"Pantry - the crisp, even tidy, sound of the word conveys a sense of order," writes Catherine Seiberling Pond at the beginning of her photo-laden book The Pantry: Its History and Modern Uses. But order is just one of the many things that the pantry has represented since its origin as a place of bread storage in the 14th century. Nostalgia, preparedness, domestic practicality: these are the hallmarks of the modern pantry.
The Pantry in America
Around the time that panters were becoming extinct, homes in the New World were making the pantry a fundamental part of a housewife's daily routine. Household journals kept by American women often recorded pantry-related tasks. Some of the earliest New England pantries are still available for viewing, including one at the Theron Boyd Homestead in Hartford, Vermont, which features a pantry built in 1786 that's never been altered or renovated.
Pantries started to become pantry cabinets in the 19th century. For example, Pond's book features a photo of a built-in pantry cabinet from 1816.
The Modern Pantry
"After a long century of pantry decline," Pond writes, "many American households are once again returning to the pantry to store their foodstuffs, dishes, unusual collections, and memories of their own making." That trend is due in part to the perception of the pantry as a symbol of domestic memory and old-fashioned simplicity. For example, kitchen pantry cabinets are a perfect match, both practically and symbolically, for homes that make use of a pressure canner, another one of Grandmother's kitchen devices that's enjoying a surge in popularity.

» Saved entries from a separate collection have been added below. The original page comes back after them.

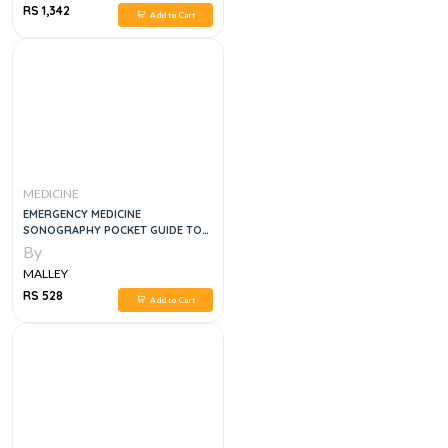
RS 1,342
Add to Cart
MEDICINE
EMERGENCY MEDICINE
SONOGRAPHY POCKET GUIDE TO
SONOGRAPHIC ANATOMY AND
By
PATHOLOGY, 1E
MALLEY
RS 528
Add to Cart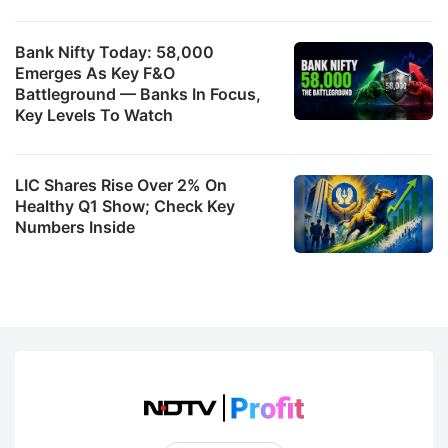
Bank Nifty Today: 58,000
Emerges As Key F&O
Battleground — Banks In Focus,
Key Levels To Watch
LIC Shares Rise Over 2% On
Healthy Q1 Show; Check Key
Numbers Inside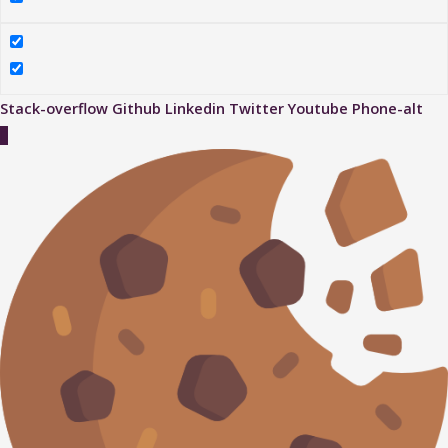
Stack-overflow
Github
Linkedin
Twitter
Youtube
Phone-alt
Scroll
to
Top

But the pantry's resurgence is also a sign of the economic and security issues being experienced in our time. Where a bare pantry was once an instantly recognizable symbol of poverty and want, a full pantry today speaks to a need for forethought and emergency preparedness. More than just a shelf for fruit preserves or jello mix, a kitchen pantry cabinet can be an ideal place in which to store long-term food and water supplies - it kind of gives "comfort food" a whole new meaning.